### [Task]
Set every line of the data down again exactly, and keep the pictures out.

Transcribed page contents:
☆ ☆ ☆

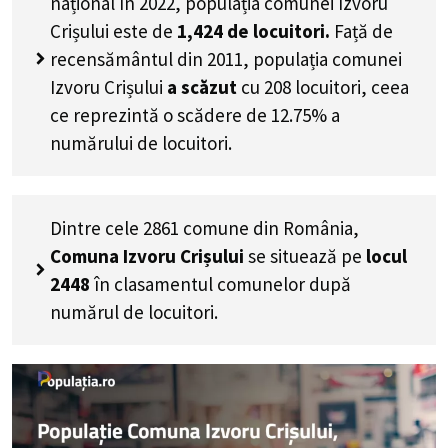
național în 2022, populația comunei Izvoru
Crișului este de
1,424
de locuitori.
Față de
recensământul din 2011, populația comunei
Izvoru Crișului
a scăzut
cu
208
locuitori, ceea
ce reprezintă o scădere de 12.75% a
numărului de locuitori
.
Dintre cele 2861 comune din România,
Comuna Izvoru Crișului
se situează pe
locul
2448
în clasamentul comunelor după
numărul de locuitori.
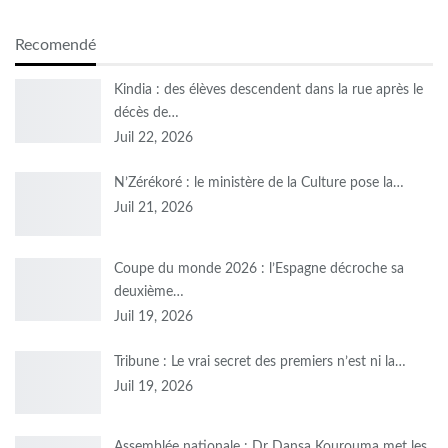
Recomendé
Kindia : des élèves descendent dans la rue après le
décès de…
Juil 22, 2026
N’Zérékoré : le ministère de la Culture pose la…
Juil 21, 2026
Coupe du monde 2026 : l’Espagne décroche sa
deuxième…
Juil 19, 2026
Tribune : Le vrai secret des premiers n’est ni la…
Juil 19, 2026
Assemblée nationale : Dr Dansa Kourouma met les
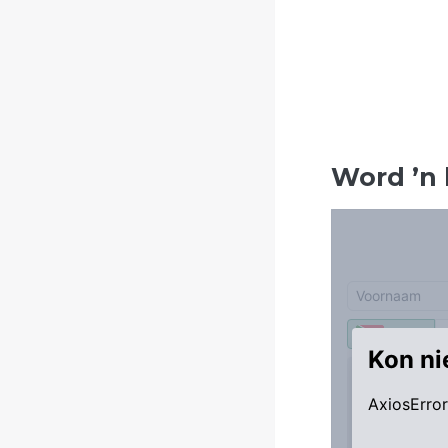
Word
’
n 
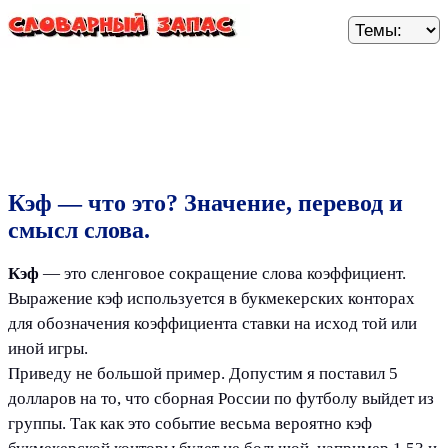
Кэф — что это? Значение, перевод и
смысл слова.
Кэф
— это сленговое сокращение слова коэффициент.
Выражение кэф используется в букмекерских конторах
для обозначения коэффициента ставки на исход той или
иной игры.
Приведу не большой пример. Допустим я поставил 5
долларов на то, что сборная России по футболу выйдет из
группы. Так как это событие весьма вероятно кэф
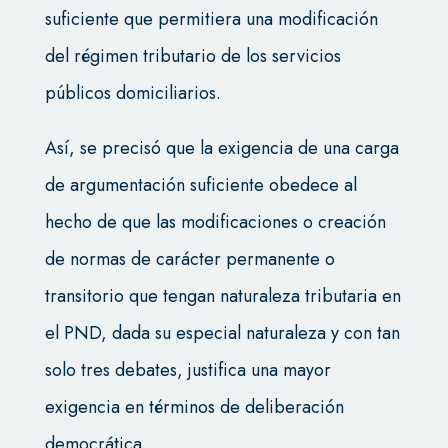
suficiente que permitiera una modificación
del régimen tributario de los servicios
públicos domiciliarios.
Así, se precisó que la exigencia de una carga
de argumentación suficiente obedece al
hecho de que las modificaciones o creación
de normas de carácter permanente o
transitorio que tengan naturaleza tributaria en
el PND, dada su especial naturaleza y con tan
solo tres debates, justifica una mayor
exigencia en términos de deliberación
democrática.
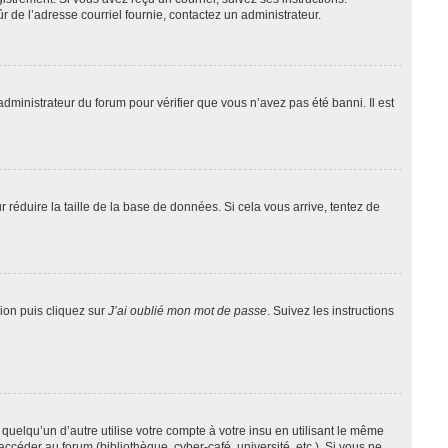
ûr de l’adresse courriel fournie, contactez un administrateur.
administrateur du forum pour vérifier que vous n’avez pas été banni. Il est
 réduire la taille de la base de données. Si cela vous arrive, tentez de
xion puis cliquez sur
J’ai oublié mon mot de passe
. Suivez les instructions
lqu’un d’autre utilise votre compte à votre insu en utilisant le même
ccéder au forum (bibliothèque, cyber-café, université, etc.). Si vous ne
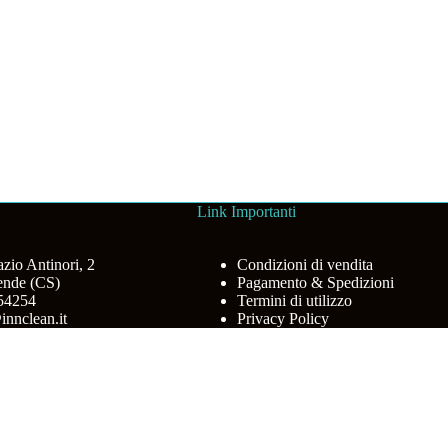
Link Importanti
azio Antinori, 2
Condizioni di vendita
ende (CS)
Pagamento & Spedizioni
454254
Termini di utilizzo
innclean.it
Privacy Policy
Clean © 2026 - Web powered by Dylog Italia S.p.A.
. Puoi acconsentire o modificarli tramite i seguenti pulsanti. Per maggior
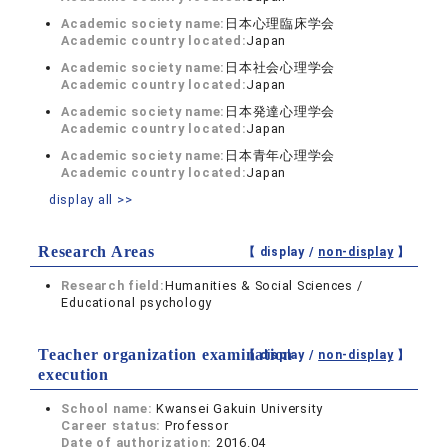
Academic society name:
日本心理臨床学会
Academic country located:
Japan
Academic society name:
日本社会心理学会
Academic country located:
Japan
Academic society name:
日本発達心理学会
Academic country located:
Japan
Academic society name:
日本青年心理学会
Academic country located:
Japan
display all >>
Research Areas
【 display /
non-display
】
Research field:
Humanities & Social Sciences /
Educational psychology
Teacher organization examination
【 display /
non-display
】
execution
School name:
Kwansei Gakuin University
Career status:
Professor
Date of authorization:
2016.04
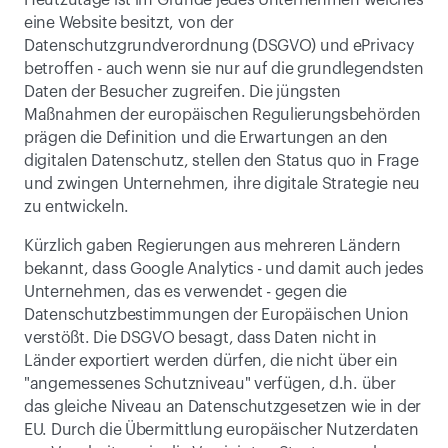
Heutzutage ist im Grunde jedes Unternehmen welches 
eine Website besitzt, von der 
Datenschutzgrundverordnung (DSGVO) und ePrivacy 
betroffen - auch wenn sie nur auf die grundlegendsten 
Daten der Besucher zugreifen. Die jüngsten 
Maßnahmen der europäischen Regulierungsbehörden 
prägen die Definition und die Erwartungen an den 
digitalen Datenschutz, stellen den Status quo in Frage 
und zwingen Unternehmen, ihre digitale Strategie neu 
zu entwickeln.
Kürzlich gaben Regierungen aus mehreren Ländern 
bekannt, dass Google Analytics - und damit auch jedes 
Unternehmen, das es verwendet - gegen die 
Datenschutzbestimmungen der Europäischen Union 
verstößt. Die DSGVO besagt, dass Daten nicht in 
Länder exportiert werden dürfen, die nicht über ein 
"angemessenes Schutzniveau" verfügen, d.h. über 
das gleiche Niveau an Datenschutzgesetzen wie in der 
EU. Durch die Übermittlung europäischer Nutzerdaten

☆ ☆ ☆

### [Exercise output]
național în 2022, populația comunei Izvoru
Crișului este de
1,424
de locuitori.
Față de
recensământul din 2011, populația comunei
Izvoru Crișului
a scăzut
cu
208
locuitori, ceea
ce reprezintă o scădere de 12.75% a
numărului de locuitori
.
Dintre cele 2861 comune din România,
Comuna Izvoru Crișului
se situează pe
locul
2448
în clasamentul comunelor după
numărul de locuitori.
Recomendé
Kindia : des élèves descendent dans la rue après le
décès de…
Juil 22, 2026
N’Zérékoré : le ministère de la Culture pose la…
Juil 21, 2026
Coupe du monde 2026 : l’Espagne décroche sa
deuxième…
Juil 19, 2026
Tribune : Le vrai secret des premiers n’est ni la…
Juil 19, 2026
Assemblée nationale : Dr Dansa Kourouma met les
Word
’
n 
Кэф — что это? Значение, перевод и
смысл слова.
Кэф
— это сленговое сокращение слова коэффициент.
Выражение кэф используется в букмекерских конторах
для обозначения коэффициента ставки на исход той или
иной игры.
Приведу не большой пример. Допустим я поставил 5
долларов на то, что сборная России по футболу выйдет из
группы. Так как это событие весьма вероятно кэф
suficiente que permitiera una modificación
del régimen tributario de los servicios
públicos domiciliarios.
Así, se precisó que la exigencia de una carga
de argumentación suficiente obedece al
hecho de que las modificaciones o creación
de normas de carácter permanente o
transitorio que tengan naturaleza tributaria en
el PND, dada su especial naturaleza y con tan
solo tres debates, justifica una mayor
exigencia en términos de deliberación
democrática.
ûr de l’adresse courriel fournie, contactez un administrateur.
administrateur du forum pour vérifier que vous n’avez pas été banni. Il est
 réduire la taille de la base de données. Si cela vous arrive, tentez de
xion puis cliquez sur
J’ai oublié mon mot de passe
. Suivez les instructions
lqu’un d’autre utilise votre compte à votre insu en utilisant le même
ccéder au forum (bibliothèque, cyber-café, université, etc.). Si vous ne
Link Importanti
azio Antinori, 2
Condizioni di vendita
ende (CS)
Pagamento & Spedizioni
454254
Termini di utilizzo
innclean.it
Privacy Policy
Clean © 2026 - Web powered by Dylog Italia S.p.A.
. Puoi acconsentire o modificarli tramite i seguenti pulsanti. Per maggior
Academic society name:
日本心理臨床学会
Academic country located:
Japan
Academic society name:
日本社会心理学会
Academic country located:
Japan
Academic society name:
日本発達心理学会
Academic country located:
Japan
Academic society name:
日本青年心理学会
Academic country located:
Japan
display all >>
Research Areas
【 display /
non-display
】
Research field:
Humanities & Social Sciences /
Educational psychology
Teacher organization examination
【 display /
non-display
】
execution
School name:
Kwansei Gakuin University
Career status:
Professor
Date of authorization:
2016.04
Heutzutage ist im Grunde jedes Unternehmen welches 
eine Website besitzt, von der 
Datenschutzgrundverordnung (DSGVO) und ePrivacy 
betroffen - auch wenn sie nur auf die grundlegendsten 
Daten der Besucher zugreifen. Die jüngsten 
Maßnahmen der europäischen Regulierungsbehörden 
prägen die Definition und die Erwartungen an den 
digitalen Datenschutz, stellen den Status quo in Frage 
und zwingen Unternehmen, ihre digitale Strategie neu 
zu entwickeln.
Kürzlich gaben Regierungen aus mehreren Ländern 
bekannt, dass Google Analytics - und damit auch jedes 
Unternehmen, das es verwendet - gegen die 
Datenschutzbestimmungen der Europäischen Union 
verstößt. Die DSGVO besagt, dass Daten nicht in 
Länder exportiert werden dürfen, die nicht über ein 
"angemessenes Schutzniveau" verfügen, d.h. über 
das gleiche Niveau an Datenschutzgesetzen wie in der 
EU. Durch die Übermittlung europäischer Nutzerdaten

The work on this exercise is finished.